### Your assignment
All of the entries need to be copied character for character.

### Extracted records
● ● ● ●

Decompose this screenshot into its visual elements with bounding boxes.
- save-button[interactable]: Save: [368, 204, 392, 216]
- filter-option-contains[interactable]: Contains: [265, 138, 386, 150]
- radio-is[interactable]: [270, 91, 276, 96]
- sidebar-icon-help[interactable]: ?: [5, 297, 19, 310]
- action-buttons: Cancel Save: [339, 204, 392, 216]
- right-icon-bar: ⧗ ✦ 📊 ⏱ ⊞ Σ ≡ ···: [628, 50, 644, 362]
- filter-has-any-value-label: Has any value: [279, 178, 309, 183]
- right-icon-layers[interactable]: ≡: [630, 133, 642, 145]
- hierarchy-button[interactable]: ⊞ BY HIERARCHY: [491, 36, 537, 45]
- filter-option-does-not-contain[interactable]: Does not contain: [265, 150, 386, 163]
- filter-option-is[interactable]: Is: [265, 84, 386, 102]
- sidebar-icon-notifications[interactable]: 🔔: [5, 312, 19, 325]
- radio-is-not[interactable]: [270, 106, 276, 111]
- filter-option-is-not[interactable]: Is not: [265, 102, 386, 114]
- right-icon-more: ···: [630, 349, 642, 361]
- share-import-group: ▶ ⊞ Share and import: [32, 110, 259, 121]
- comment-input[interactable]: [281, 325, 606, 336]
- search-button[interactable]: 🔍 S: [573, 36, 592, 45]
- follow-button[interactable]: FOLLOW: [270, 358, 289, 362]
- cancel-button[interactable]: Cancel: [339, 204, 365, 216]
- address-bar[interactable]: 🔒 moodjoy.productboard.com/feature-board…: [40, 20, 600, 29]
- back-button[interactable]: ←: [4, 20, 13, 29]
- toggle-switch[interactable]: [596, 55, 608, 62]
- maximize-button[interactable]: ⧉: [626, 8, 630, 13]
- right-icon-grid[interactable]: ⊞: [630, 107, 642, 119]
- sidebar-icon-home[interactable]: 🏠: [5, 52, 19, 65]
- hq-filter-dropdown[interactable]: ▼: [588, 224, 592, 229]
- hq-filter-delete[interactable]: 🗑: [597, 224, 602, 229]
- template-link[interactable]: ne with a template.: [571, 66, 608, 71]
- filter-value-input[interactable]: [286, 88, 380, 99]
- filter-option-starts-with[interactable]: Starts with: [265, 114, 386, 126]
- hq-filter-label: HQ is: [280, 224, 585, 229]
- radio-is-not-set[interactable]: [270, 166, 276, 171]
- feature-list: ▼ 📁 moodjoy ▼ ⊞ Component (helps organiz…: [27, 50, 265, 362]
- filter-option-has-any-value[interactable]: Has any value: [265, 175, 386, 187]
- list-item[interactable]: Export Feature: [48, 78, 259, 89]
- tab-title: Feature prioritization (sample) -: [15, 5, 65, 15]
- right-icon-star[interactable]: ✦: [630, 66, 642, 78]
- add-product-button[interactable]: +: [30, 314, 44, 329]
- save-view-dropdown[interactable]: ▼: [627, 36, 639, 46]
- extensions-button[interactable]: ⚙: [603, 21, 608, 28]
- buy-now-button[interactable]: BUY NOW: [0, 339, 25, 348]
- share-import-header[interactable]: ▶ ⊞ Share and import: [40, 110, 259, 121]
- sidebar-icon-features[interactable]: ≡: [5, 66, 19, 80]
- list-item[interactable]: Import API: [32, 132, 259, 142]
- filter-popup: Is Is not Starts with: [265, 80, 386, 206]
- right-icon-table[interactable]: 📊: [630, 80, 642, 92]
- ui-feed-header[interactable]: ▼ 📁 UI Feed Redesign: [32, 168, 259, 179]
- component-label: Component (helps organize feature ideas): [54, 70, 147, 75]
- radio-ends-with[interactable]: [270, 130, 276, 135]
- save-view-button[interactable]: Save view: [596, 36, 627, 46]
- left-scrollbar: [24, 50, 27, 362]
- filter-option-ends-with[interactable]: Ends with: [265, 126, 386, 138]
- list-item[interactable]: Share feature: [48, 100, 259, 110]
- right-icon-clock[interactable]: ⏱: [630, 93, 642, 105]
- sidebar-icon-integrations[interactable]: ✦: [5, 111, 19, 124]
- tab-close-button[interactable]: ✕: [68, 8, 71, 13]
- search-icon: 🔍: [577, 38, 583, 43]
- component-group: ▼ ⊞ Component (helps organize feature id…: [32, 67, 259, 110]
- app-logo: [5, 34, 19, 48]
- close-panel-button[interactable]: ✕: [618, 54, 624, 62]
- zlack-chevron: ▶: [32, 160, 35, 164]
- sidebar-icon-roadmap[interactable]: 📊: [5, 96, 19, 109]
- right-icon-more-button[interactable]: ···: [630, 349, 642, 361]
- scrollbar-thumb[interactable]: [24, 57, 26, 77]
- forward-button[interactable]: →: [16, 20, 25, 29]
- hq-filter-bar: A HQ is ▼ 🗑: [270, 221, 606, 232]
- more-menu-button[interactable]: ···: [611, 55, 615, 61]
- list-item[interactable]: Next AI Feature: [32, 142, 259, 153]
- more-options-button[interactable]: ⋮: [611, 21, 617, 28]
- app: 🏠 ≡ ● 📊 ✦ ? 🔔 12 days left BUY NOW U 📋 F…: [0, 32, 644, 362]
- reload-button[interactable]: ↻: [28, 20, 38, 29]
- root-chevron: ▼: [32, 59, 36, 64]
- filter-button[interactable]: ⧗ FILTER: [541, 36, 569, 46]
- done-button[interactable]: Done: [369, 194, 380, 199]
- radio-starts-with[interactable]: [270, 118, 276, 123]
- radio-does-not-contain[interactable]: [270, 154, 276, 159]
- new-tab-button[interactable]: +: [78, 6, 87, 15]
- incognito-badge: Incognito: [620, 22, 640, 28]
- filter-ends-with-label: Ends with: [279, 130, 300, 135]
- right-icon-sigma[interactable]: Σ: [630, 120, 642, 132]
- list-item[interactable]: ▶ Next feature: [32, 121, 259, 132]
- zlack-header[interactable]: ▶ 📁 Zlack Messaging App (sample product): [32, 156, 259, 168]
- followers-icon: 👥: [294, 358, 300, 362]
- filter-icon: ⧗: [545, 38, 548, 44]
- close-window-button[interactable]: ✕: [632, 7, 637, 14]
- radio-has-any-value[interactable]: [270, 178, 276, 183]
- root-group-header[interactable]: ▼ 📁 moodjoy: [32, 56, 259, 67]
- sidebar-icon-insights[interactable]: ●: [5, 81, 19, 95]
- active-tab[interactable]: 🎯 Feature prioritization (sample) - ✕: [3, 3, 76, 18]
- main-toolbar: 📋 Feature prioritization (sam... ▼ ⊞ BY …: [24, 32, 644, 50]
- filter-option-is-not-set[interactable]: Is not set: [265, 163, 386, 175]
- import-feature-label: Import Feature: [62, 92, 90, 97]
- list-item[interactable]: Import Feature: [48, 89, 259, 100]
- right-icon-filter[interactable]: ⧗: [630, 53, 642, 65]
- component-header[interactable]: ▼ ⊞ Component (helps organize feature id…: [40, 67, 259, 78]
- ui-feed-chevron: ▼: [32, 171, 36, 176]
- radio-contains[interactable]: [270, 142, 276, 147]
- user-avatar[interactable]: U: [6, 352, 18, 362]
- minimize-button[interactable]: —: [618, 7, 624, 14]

● ● ● ●

### Exercise solution
Decompose this screenshot into its visual elements with bounding boxes.
- save-button[interactable]: Save: [368, 204, 392, 216]
- filter-option-contains[interactable]: Contains: [265, 138, 386, 150]
- radio-is[interactable]: [270, 91, 276, 96]
- sidebar-icon-help[interactable]: ?: [5, 297, 19, 310]
- action-buttons: Cancel Save: [339, 204, 392, 216]
- right-icon-bar: ⧗ ✦ 📊 ⏱ ⊞ Σ ≡ ···: [628, 50, 644, 362]
- filter-has-any-value-label: Has any value: [279, 178, 309, 183]
- right-icon-layers[interactable]: ≡: [630, 133, 642, 145]
- hierarchy-button[interactable]: ⊞ BY HIERARCHY: [491, 36, 537, 45]
- filter-option-does-not-contain[interactable]: Does not contain: [265, 150, 386, 163]
- filter-option-is[interactable]: Is: [265, 84, 386, 102]
- sidebar-icon-notifications[interactable]: 🔔: [5, 312, 19, 325]
- radio-is-not[interactable]: [270, 106, 276, 111]
- filter-option-is-not[interactable]: Is not: [265, 102, 386, 114]
- right-icon-more: ···: [630, 349, 642, 361]
- share-import-group: ▶ ⊞ Share and import: [32, 110, 259, 121]
- comment-input[interactable]: [281, 325, 606, 336]
- search-button[interactable]: 🔍 S: [573, 36, 592, 45]
- follow-button[interactable]: FOLLOW: [270, 358, 289, 362]
- cancel-button[interactable]: Cancel: [339, 204, 365, 216]
- address-bar[interactable]: 🔒 moodjoy.productboard.com/feature-board…: [40, 20, 600, 29]
- back-button[interactable]: ←: [4, 20, 13, 29]
- toggle-switch[interactable]: [596, 55, 608, 62]
- maximize-button[interactable]: ⧉: [626, 8, 630, 13]
- right-icon-grid[interactable]: ⊞: [630, 107, 642, 119]
- sidebar-icon-home[interactable]: 🏠: [5, 52, 19, 65]
- hq-filter-dropdown[interactable]: ▼: [588, 224, 592, 229]
- hq-filter-delete[interactable]: 🗑: [597, 224, 602, 229]
- template-link[interactable]: ne with a template.: [571, 66, 608, 71]
- filter-value-input[interactable]: [286, 88, 380, 99]
- filter-option-starts-with[interactable]: Starts with: [265, 114, 386, 126]
- hq-filter-label: HQ is: [280, 224, 585, 229]
- radio-is-not-set[interactable]: [270, 166, 276, 171]
- feature-list: ▼ 📁 moodjoy ▼ ⊞ Component (helps organiz…: [27, 50, 265, 362]
- filter-option-has-any-value[interactable]: Has any value: [265, 175, 386, 187]
- list-item[interactable]: Export Feature: [48, 78, 259, 89]
- tab-title: Feature prioritization (sample) -: [15, 5, 65, 15]
- right-icon-star[interactable]: ✦: [630, 66, 642, 78]
- add-product-button[interactable]: +: [30, 314, 44, 329]
- save-view-dropdown[interactable]: ▼: [627, 36, 639, 46]
- extensions-button[interactable]: ⚙: [603, 21, 608, 28]
- buy-now-button[interactable]: BUY NOW: [0, 339, 25, 348]
- share-import-header[interactable]: ▶ ⊞ Share and import: [40, 110, 259, 121]
- sidebar-icon-features[interactable]: ≡: [5, 66, 19, 80]
- list-item[interactable]: Import API: [32, 132, 259, 142]
- filter-popup: Is Is not Starts with: [265, 80, 386, 206]
- right-icon-table[interactable]: 📊: [630, 80, 642, 92]
- ui-feed-header[interactable]: ▼ 📁 UI Feed Redesign: [32, 168, 259, 179]
- component-label: Component (helps organize feature ideas): [54, 70, 147, 75]
- radio-ends-with[interactable]: [270, 130, 276, 135]
- save-view-button[interactable]: Save view: [596, 36, 627, 46]
- left-scrollbar: [24, 50, 27, 362]
- filter-option-ends-with[interactable]: Ends with: [265, 126, 386, 138]
- list-item[interactable]: Share feature: [48, 100, 259, 110]
- right-icon-clock[interactable]: ⏱: [630, 93, 642, 105]
- sidebar-icon-integrations[interactable]: ✦: [5, 111, 19, 124]
- tab-close-button[interactable]: ✕: [68, 8, 71, 13]
- search-icon: 🔍: [577, 38, 583, 43]
- component-group: ▼ ⊞ Component (helps organize feature id…: [32, 67, 259, 110]
- app-logo: [5, 34, 19, 48]
- close-panel-button[interactable]: ✕: [618, 54, 624, 62]
- zlack-chevron: ▶: [32, 160, 35, 164]
- sidebar-icon-roadmap[interactable]: 📊: [5, 96, 19, 109]
- right-icon-more-button[interactable]: ···: [630, 349, 642, 361]
- scrollbar-thumb[interactable]: [24, 57, 26, 77]
- forward-button[interactable]: →: [16, 20, 25, 29]
- hq-filter-bar: A HQ is ▼ 🗑: [270, 221, 606, 232]
- more-menu-button[interactable]: ···: [611, 55, 615, 61]
- list-item[interactable]: Next AI Feature: [32, 142, 259, 153]
- more-options-button[interactable]: ⋮: [611, 21, 617, 28]
- app: 🏠 ≡ ● 📊 ✦ ? 🔔 12 days left BUY NOW U 📋 F…: [0, 32, 644, 362]
- reload-button[interactable]: ↻: [28, 20, 38, 29]
- root-chevron: ▼: [32, 59, 36, 64]
- filter-button[interactable]: ⧗ FILTER: [541, 36, 569, 46]
- done-button[interactable]: Done: [369, 194, 380, 199]
- radio-starts-with[interactable]: [270, 118, 276, 123]
- radio-does-not-contain[interactable]: [270, 154, 276, 159]
- new-tab-button[interactable]: +: [78, 6, 87, 15]
- incognito-badge: Incognito: [620, 22, 640, 28]
- filter-ends-with-label: Ends with: [279, 130, 300, 135]
- right-icon-sigma[interactable]: Σ: [630, 120, 642, 132]
- list-item[interactable]: ▶ Next feature: [32, 121, 259, 132]
- zlack-header[interactable]: ▶ 📁 Zlack Messaging App (sample product): [32, 156, 259, 168]
- followers-icon: 👥: [294, 358, 300, 362]
- filter-icon: ⧗: [545, 38, 548, 44]
- close-window-button[interactable]: ✕: [632, 7, 637, 14]
- radio-has-any-value[interactable]: [270, 178, 276, 183]
- root-group-header[interactable]: ▼ 📁 moodjoy: [32, 56, 259, 67]
- sidebar-icon-insights[interactable]: ●: [5, 81, 19, 95]
- active-tab[interactable]: 🎯 Feature prioritization (sample) - ✕: [3, 3, 76, 18]
- main-toolbar: 📋 Feature prioritization (sam... ▼ ⊞ BY …: [24, 32, 644, 50]
- filter-option-is-not-set[interactable]: Is not set: [265, 163, 386, 175]
- import-feature-label: Import Feature: [62, 92, 90, 97]
- list-item[interactable]: Import Feature: [48, 89, 259, 100]
- right-icon-filter[interactable]: ⧗: [630, 53, 642, 65]
- component-header[interactable]: ▼ ⊞ Component (helps organize feature id…: [40, 67, 259, 78]
- ui-feed-chevron: ▼: [32, 171, 36, 176]
- radio-contains[interactable]: [270, 142, 276, 147]
- user-avatar[interactable]: U: [6, 352, 18, 362]
- minimize-button[interactable]: —: [618, 7, 624, 14]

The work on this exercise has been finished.